Packing the unpackables

With less than a week until we move, we spent much of the weekend packing up all the nooks and crannies of our home. We're excited to go--ready, in fact--especially since we don't technically own our house anymore (which lends it's own secret pleasures: "What's that funny smell in here?" "I don't know, it's not our house." etc., etc.). In turn, the rooms have taken on an echo, as though they are longing for their shelves to be refilled. Don't worry, precious house--it's coming soon enough.
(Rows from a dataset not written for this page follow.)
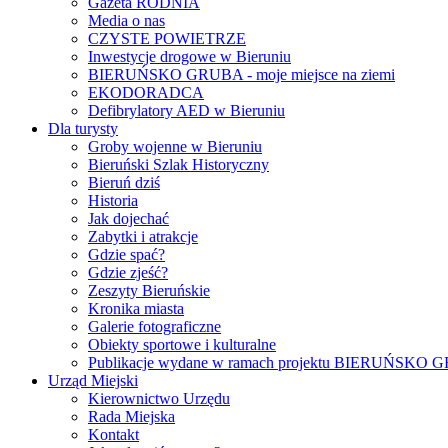
Gazeta RODNIA
Media o nas
CZYSTE POWIETRZE
Inwestycje drogowe w Bieruniu
BIERUŃSKO GRUBA - moje miejsce na ziemi
EKODORADCA
Defibrylatory AED w Bieruniu
Dla turysty
Groby wojenne w Bieruniu
Bieruński Szlak Historyczny
Bieruń dziś
Historia
Jak dojechać
Zabytki i atrakcje
Gdzie spać?
Gdzie zjeść?
Zeszyty Bieruńskie
Kronika miasta
Galerie fotograficzne
Obiekty sportowe i kulturalne
Publikacje wydane w ramach projektu BIERUŃSKO
Urząd Miejski
Kierownictwo Urzędu
Rada Miejska
Kontakt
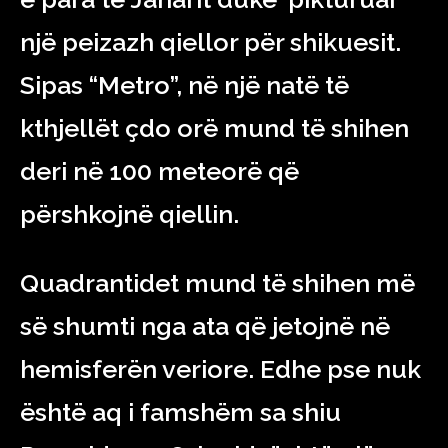
një peizazh qiellor për shikuesit.
Sipas “Metro”, në një natë të
kthjellët çdo orë mund të shihen
deri në 100 meteorë që
përshkojnë qiellin.
Quadrantidet mund të shihen më
së shumti nga ata që jetojnë në
hemisferën veriore. Edhe pse nuk
është aq i famshëm sa shiu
What seems strange to me are the things you leave behind in a house, the things you absolutely cannot take with you even though they belong to you just as much as any book or chair. Like the stain on the garage entrance to the house. To the new owners, it will look like some Jackson Pollack splatter, but I know it's from my thirtieth birthday dinner with my friends, buttery Moroccan juice from a leftover promptly consumed--that was one good meal, night, memory. There's a raised spot on the kitchen floor where the cooler leaked. We didn't notice because my sister and her kids were here, and we were frantically trying to get all the little ones clean before bed while I dealt with the plumber. Seems my sister took off the faucet in the tub with the water running full blast. During that episode, I also learned that you can in fact get hot water from a neighbor using a cooler, and that you shouldn't leave a leaky cooler on your brand new laminate floor. It's probably less noticeable now because there's a fine haze of scratches from those silly ride-on fire trucks that the kids cannot give up, even though M's knees are tucked to his chest when he rides them.
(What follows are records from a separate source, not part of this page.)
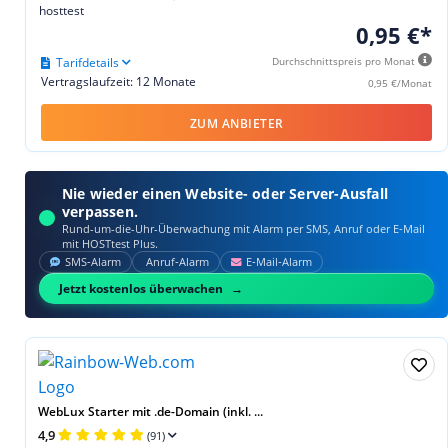
hosttest
0,95 €*
Tarifdetails
Durchschnittspreis pro Monat
Vertragslaufzeit: 12 Monate
0,95 €/Monat
ZUM ANBIETER
Nie wieder einen Website- oder Server-Ausfall
verpassen.
Rund-um-die-Uhr-Überwachung mit Alarm per SMS, Anruf oder E‑Mail
mit HOSTtest Plus.
SMS‑Alarm
Anruf‑Alarm
E‑Mail‑Alarm
Jetzt kostenlos überwachen
WebLux Starter mit .de-Domain (inkl. ...
4,9
(91)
There are, of course, the intangibles. Any house is full of them, but especially one that has housed small children. I went into labor in the inexplicably large second bedroom, sequestered with a cough. It was K's first stop after eight long days in the NICU, and where we introduced her to M, who regarded her with warranted suspicion. It was in these rooms that both kids learned to walk--K got led around gently while M got pushed back and forth in the still empty but carpeted sun room--and later that we played endless rounds of chase over the circuitous floor plan. Birthdays, holidays, play dates, and countless firsts all owe their backdrop to this house. But these memories come with us, packed in our minds. It's the tangibles that I leave behind that make me ever-so-wistful, the marks we've left on this landscape that are the signs of good use and great love, marks that will be regarded as nothing more than curiosities by the new owners, if at all.
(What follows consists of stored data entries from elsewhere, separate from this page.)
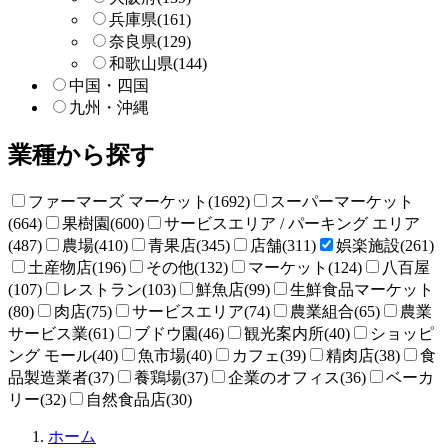
兵庫県
(161)
奈良県
(129)
和歌山県
(144)
中国・四国
九州・沖縄
業種から探す
ファーマーズ マーケット(1692)
スーパーマーケット
(664)
果樹園(600)
サービスエリア / パーキング エリア
(487)
農場(410)
青果店(345)
店舗(311)
娯楽施設(261)
土産物店(196)
その他(132)
マーケット(124)
八百屋
(107)
レストラン(103)
鮮魚店(99)
生鮮食品マーケット
(80)
肉店(75)
サービスエリア(74)
農業組合(65)
農業
サービス業(61)
ブドウ園(46)
観光案内所(40)
ショッピ
ング モール(40)
魚市場(40)
カフェ(39)
精肉店(38)
食
品製造業者(37)
養鶏場(37)
企業のオフィス(36)
ベーカ
リー(32)
自然食品店(30)
直
ホーム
I try to see them, then, as my gifts, a legacy of happy living to bless the people who will come to add to them, overwrite them, and ignore them with the best of intentions. They are the echo of our lives, a reflection of the interconnection between us all, and a way to gift them with a little bit of our life abundant. And I look forward to creating new marks galore on the home we eagerly anticipate. There's just the matter of finishing all that real packing first.

3 comments:

Anonymous said...

A very poignant commentary on enjoying a life well-lived. Many blessings as you move on!

Anonymous said...

Once again, your writing amazes me Diana! And I am happy to say I remember that 30th birthday dinner! :-) Can't wait to hear about all the new memories that are made in your new home.
- Suz

Diana Duke said...

Thanks for the vote of confidence. I'm hoping the first memories involve happy little feet as we unearth the life we packed, although there's a realistic part of me that understands there will probably be a lot more waffling on the little peoples' parts. But hmm... maybe if we have waffles, too, it might just work out.